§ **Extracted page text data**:
■ ■ ■ ■ ■ ■ ■

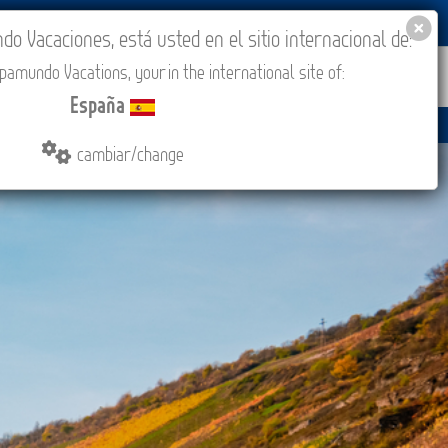
BLOG
ACADEMIA
ACCESO AGENCIAS
España
 Vacaciones, está usted en el sitio internacional de:
amundo Vacations, your in the international site of:
IONES
COMPRAR
CONTACTO
MÁS
España
cambiar/change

■ ■ ■ ■ ■ ■ ■

§ **AIM OF THE EXERCISE**:
Each record above goes into the copy unchanged; the pictures do not.

§ **OUTPUT FOR THIS EXERCISE**:
BLOG
ACADEMIA
ACCESO AGENCIAS
España
 Vacaciones, está usted en el sitio internacional de:
amundo Vacations, your in the international site of:
IONES
COMPRAR
CONTACTO
MÁS
España
cambiar/change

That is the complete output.